Variety reports La Favorite is not a Netflix original that Netflix is co-financing. After a 15-month domestic theatrical window, the streamer has granted Netflix France a license to broadcast the Johnny Depp film.
Netflix is not supporting Johnny Depp’s return to acting after his defamation trial against Amber Heard. Netflix is not providing “financial backing” for the French film “La Favorite,” which stars Johnny Depp, according to a person close to the streaming behemoth who spoke to Variety. The film has a 15-month theatrical window in France, but Netflix has a permission to broadcast it there only after that window has expired. Not a Netflix (The Vampire Diaries Season 9) original, the movie.
Depp’s upcoming feature La Favorite will be his first since playing photojournalist Eugene Smith in the 2020 film Minamata, which was filmed in 2019 but only recently made its international debut. According to Bloomberg, Depp will make his French acting debut in La Favorite, which will be filmed in and around Paris this summer, opposite Le Besco as Madame du Barry.

Johnny Depp filed a defamation lawsuit against Heard over a 2018 Washington Post op-ed in which the Aquaman star discussed her experience as “a public figure representing domestic abuse” without specifically mentioning Depp. On June 1, a jury found in Depp’s favor in the case of Depp v. Heard, giving him $10 million in compensatory damages and $5 million in punitive damages (later lowered to Virginia’s statutory maximum of $350,000). A $2 million defamation verdict against Depp was also reached by the jury on a single count.
Johnny Depp addressed the “Hollywood boycott of me” in an August 2021 interview with The Sunday Times after losing a libel case against The Sun over the tabloid’s portrayal of him as a “wife-beater” who had battered Heard. Depp’s remarks come months after his departure from the Fantastic Beasts television series, a Harry Potter spinoff produced by Warner Bros., where he played the evil wizard Gellert Grindelwald.
In recent weeks, Depp’s lawyers denied “made up” allegations that Disney (Moon Knight Season 2) was prepared to pay the Pirates actor $301 million to reprise his iconic role as Captain Jack Sparrow in the series.

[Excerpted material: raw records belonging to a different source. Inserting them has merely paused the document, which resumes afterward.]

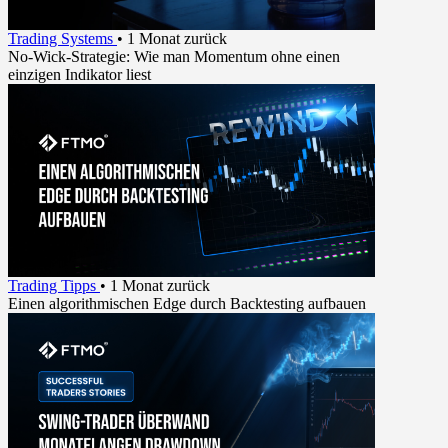
Trading Systems
•
1 Monat zurück
No-Wick-Strategie: Wie man Momentum ohne einen
einzigen Indikator liest
Trading Tipps
•
1 Monat zurück
Einen algorithmischen Edge durch Backtesting aufbauen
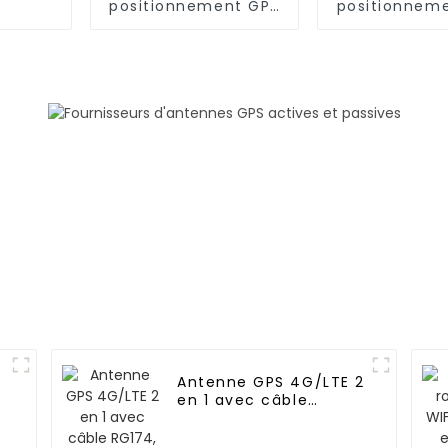
positionnement GPS
positionnem
pour véhicule
pour véhi
Antenne GPS 4G/LTE 2
en 1 avec câble
RG174, type L, fixation
magnétique/adhésive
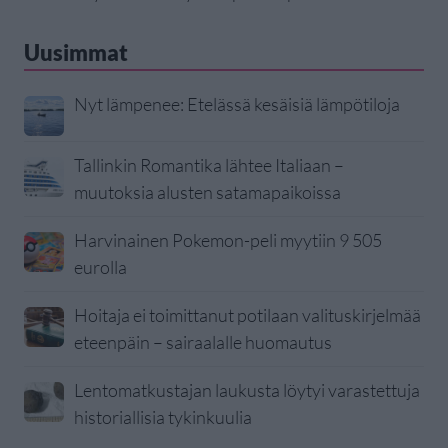
Uusimmat
Nyt lämpenee: Etelässä kesäisiä lämpötiloja
Tallinkin Romantika lähtee Italiaan –
muutoksia alusten satamapaikoissa
Harvinainen Pokemon-peli myytiin 9 505
eurolla
Hoitaja ei toimittanut potilaan valituskirjelmää
eteenpäin – sairaalalle huomautus
Lentomatkustajan laukusta löytyi varastettuja
historiallisia tykinkuulia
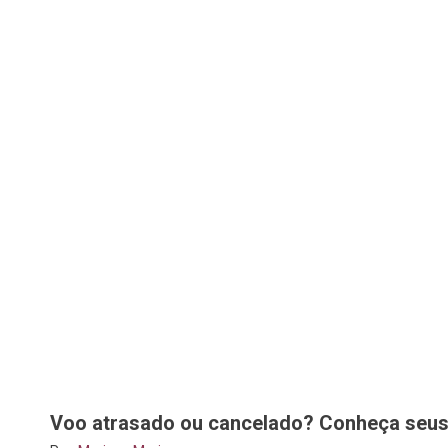
Voo atrasado ou cancelado? Conheça seus 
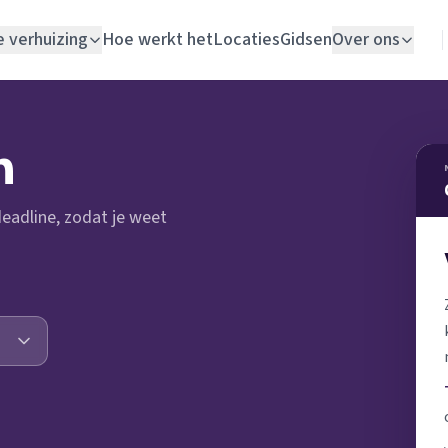
e verhuizing
Hoe werkt het
Locaties
Gidsen
Over ons
Verhuislift
n
Woningontruiming
 deadline, zodat je weet
Schildersbedrijf
Vloerlegger
Elektricien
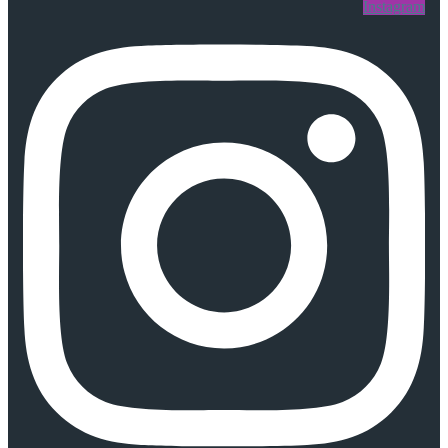
Instagram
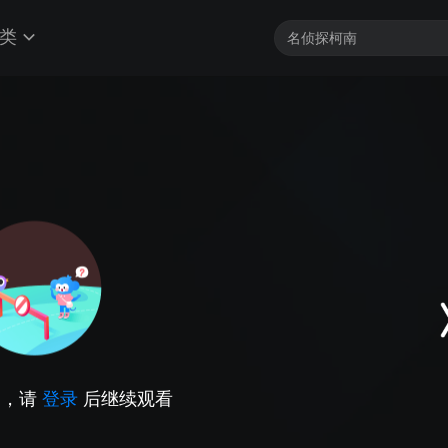
类
因，请
登录
后继续观看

Depp has made smaller films including The Professor (2018), City of Lies (2018), and Waiting for the Barbarians (2018) since his final roles as Sparrow in 2017’s Pirates of the Caribbean: Dead Men Tell No Tales and as Grindelwald in 2018’s Fantastic Beasts: The Crimes of Grindelwald (2019).
In “La Favorite,” Depp will play Louis XV of France. The movie, which Variety revealed earlier this year is filming this summer for three months at locations including the Versailles Palace, is directed by “Mon Roi” filmmaker Maiwenn. In the film, Maiwenn also has a leading role as Jeanne du Barry, a countess who served as Louis XV’s final mistress.
Pascal Caucheteux and Gregoire Sorlat’s Why Not Productions (“A Prophet”), based in Paris, are in charge of producing the endeavor. World sales are handled by Wild Bunch International (“Titane”). Depp’s upcoming performance in “La Favorite” will be his first significant one since Andrew Levitas’ “Minamata” in 2020, a movie about W. Eugene Smith, a war photographer.
On June 1, Depp prevailed in his defamation action against Heard. The “Aquaman” actor was found guilty of defaming Depp when she made references to her prior allegations of domestic abuse in a 2018 Washington Post op-ed, and she is now required to pay $10.35 million in damages to Depp ($10 million in compensatory damages and $350,000 in punitive damages), according to the jury’s verdict.
Regardless of the outcome, Depp wrote in a statement after the verdict, “The purpose of bringing this action was to uncover the truth from the very beginning.” “I owed it to my children and to everyone who has continued to stand by me unwaveringly to speak the truth. Now that I have finally succeeded, I feel at ease.”